*** Begin section ***

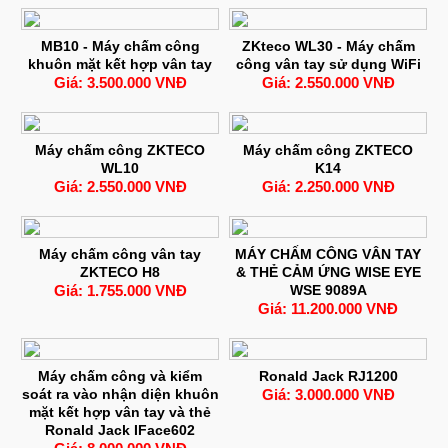
MB10 - Máy chấm công
ZKteco WL30 - Máy chấm
khuôn mặt kết hợp vân tay
công vân tay sử dụng WiFi
Giá: 3.500.000 VNĐ
Giá: 2.550.000 VNĐ
Máy chấm công ZKTECO
Máy chấm công ZKTECO
WL10
K14
Giá: 2.550.000 VNĐ
Giá: 2.250.000 VNĐ
Máy chấm công vân tay
MÁY CHẤM CÔNG VÂN TAY
ZKTECO H8
& THẺ CẢM ỨNG WISE EYE
Giá: 1.755.000 VNĐ
WSE 9089A
Giá: 11.200.000 VNĐ
Máy chấm công và kiểm
Ronald Jack RJ1200
soát ra vào nhận diện khuôn
Giá: 3.000.000 VNĐ
mặt kết hợp vân tay và thẻ
Ronald Jack IFace602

*** End section ***

Exercise brief: Copy down each line in the entries that has the word "Ronald".

Written solution:
Ronald Jack RJ1200
Ronald Jack IFace602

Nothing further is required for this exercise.